Documents recently released in full reveal that alleged assassin Lee Harvey Oswald was wittingly or unwittingly used in CIA spying activities referred to as LCIMPROVE during the two months before John F. Kennedy was killed. Until the last few years, these documents only existed in less-than-complete form.

LCIMPROVE is defined in two separate CIA documents as "Counter-espionage involving Soviet intelligence services worldwide". The request for the definition of LCIMPROVE by government staffers to the CIA is here (see item #2) The CIA's response is here.

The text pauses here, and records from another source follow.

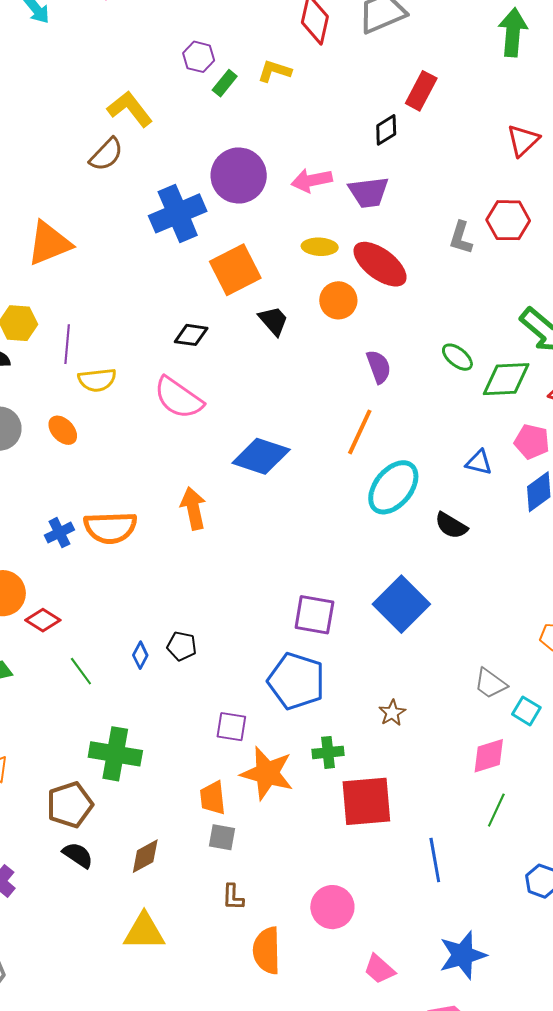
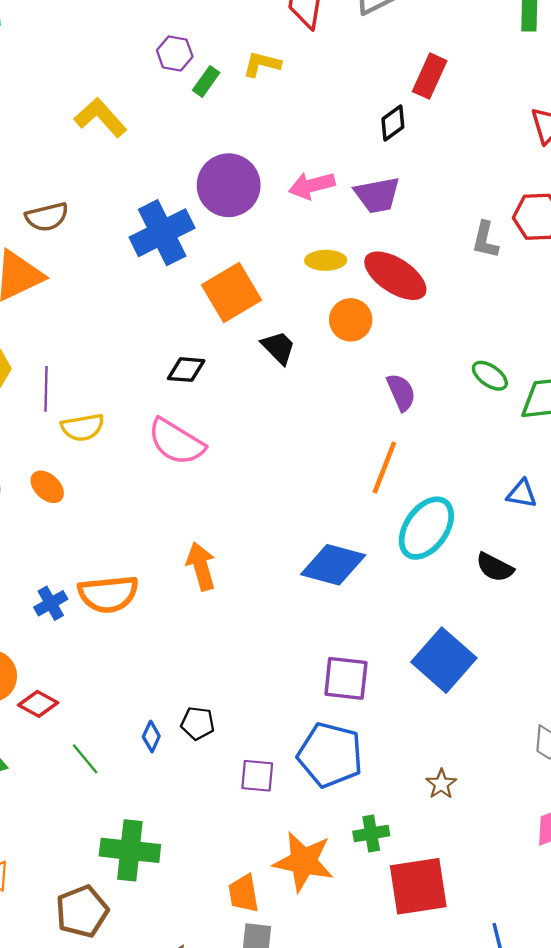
brown semicircle: (106, 154) -> (47, 217), moved, turned 36
blue diamond: (261, 456) -> (333, 565), moved
purple square: (231, 727) -> (257, 776), moved

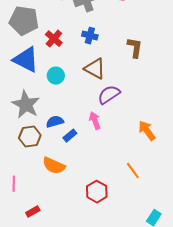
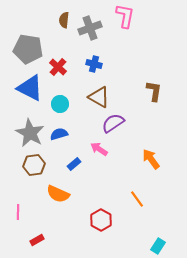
brown L-shape: (135, 48) -> (154, 91), moved
pink arrow: (95, 121) -> (99, 149), turned -36
blue semicircle: (55, 122) -> (59, 134), moved

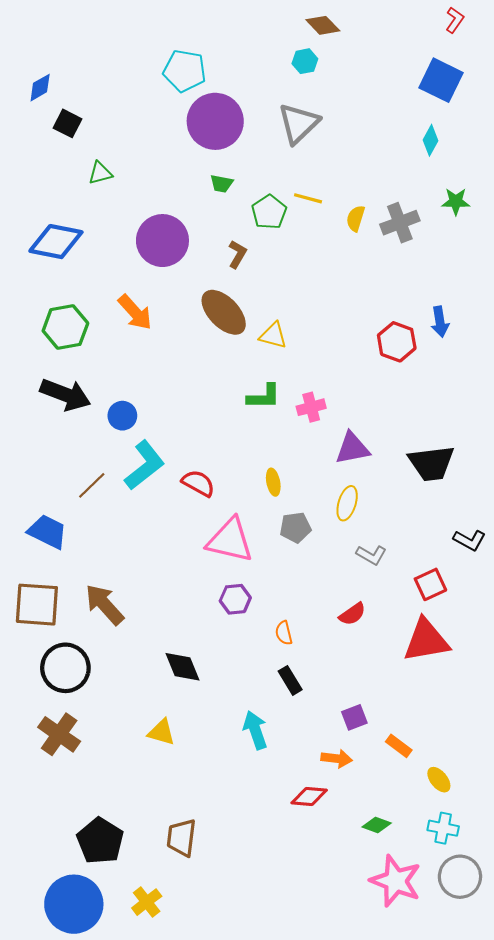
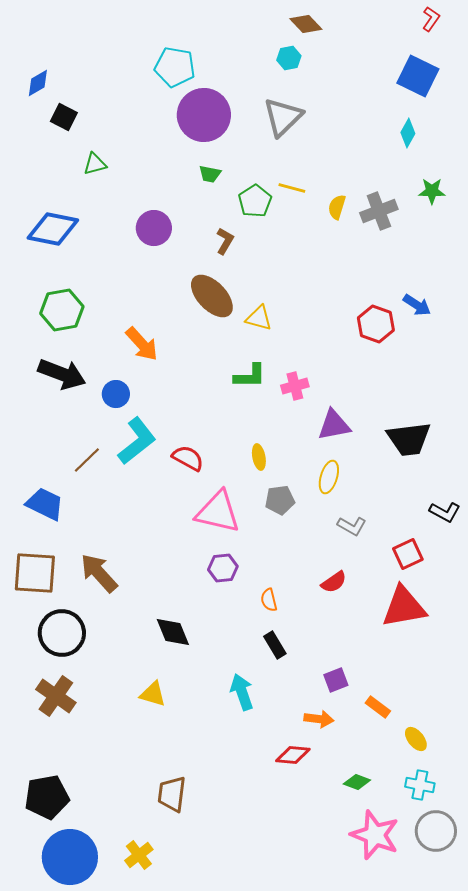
purple circle: (162, 241) -> (154, 228), size x0.7
orange arrow: (135, 312) -> (142, 344), moved
blue arrow: (440, 322) -> (417, 305), turned -48
black pentagon: (100, 841) -> (47, 797), moved, turned 30

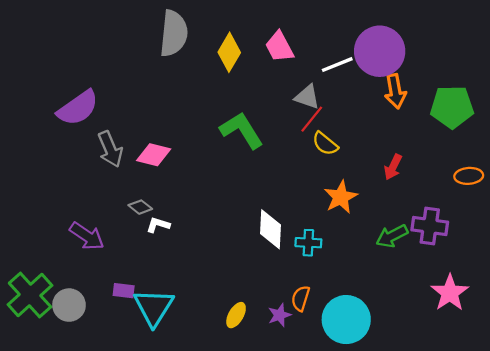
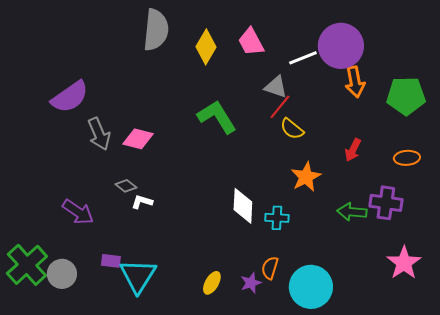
orange ellipse: (469, 176) -> (407, 158), moved
green arrow: (392, 236) -> (352, 212), turned 32

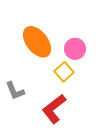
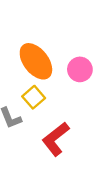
yellow square: (64, 72) -> (34, 97), moved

Counter-espionage involves actions taken to detect and counteract espionage. Several CIA memos with the subject line "LCIMPROVE" were written during the two periods of Oswald's life when he was trying to instantly obtain a visa to enter a communist nation.

The LCIMPROVE memos in 1959 dramatically describe the time when Oswald was seeking to defect to the Soviet Union. These memos are also linked to the REDCAP program to induce Soviets and Eastern Europeans to defect to the West.

These REDCAP/LCIMPROVE memos are filled with wild yarns about sex-and-alcohol parties involving Americans and Soviets together in Helsinki. It was days of wine and roses, with each side testing the other. American vice consul William Costille was enticing the Soviet consul Gregory Golub to defect. By all appearances, Soviet consul Golub just wanted to let the good times roll.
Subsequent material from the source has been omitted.